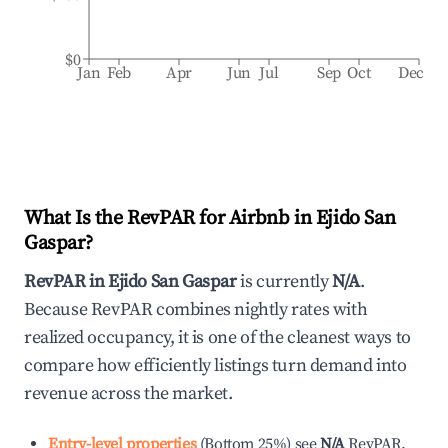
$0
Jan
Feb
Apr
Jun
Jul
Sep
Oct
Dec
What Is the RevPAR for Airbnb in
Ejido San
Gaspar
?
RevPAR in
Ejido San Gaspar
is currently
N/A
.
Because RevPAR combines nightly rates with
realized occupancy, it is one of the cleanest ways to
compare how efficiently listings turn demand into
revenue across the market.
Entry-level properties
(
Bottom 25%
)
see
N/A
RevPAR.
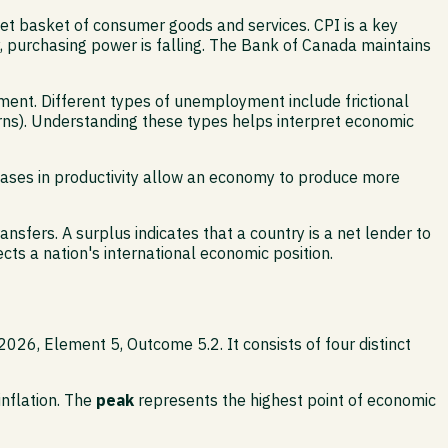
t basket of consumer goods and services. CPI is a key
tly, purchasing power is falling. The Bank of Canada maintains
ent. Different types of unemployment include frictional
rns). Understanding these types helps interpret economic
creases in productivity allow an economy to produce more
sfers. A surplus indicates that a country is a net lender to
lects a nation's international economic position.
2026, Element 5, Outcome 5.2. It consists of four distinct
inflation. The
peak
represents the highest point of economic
____
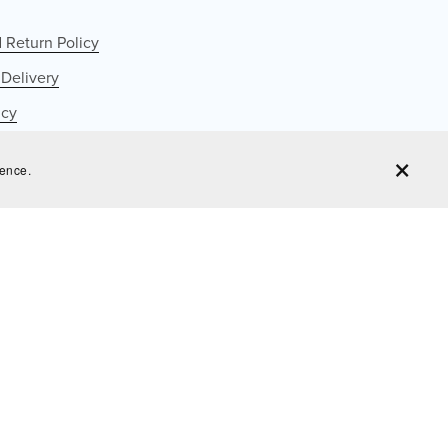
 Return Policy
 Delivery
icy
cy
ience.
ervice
____
**What to do**
If a line in the records holds the string "types", copy it.

**The completed task**
ent. Different types of unemployment include frictional
rns). Understanding these types helps interpret economic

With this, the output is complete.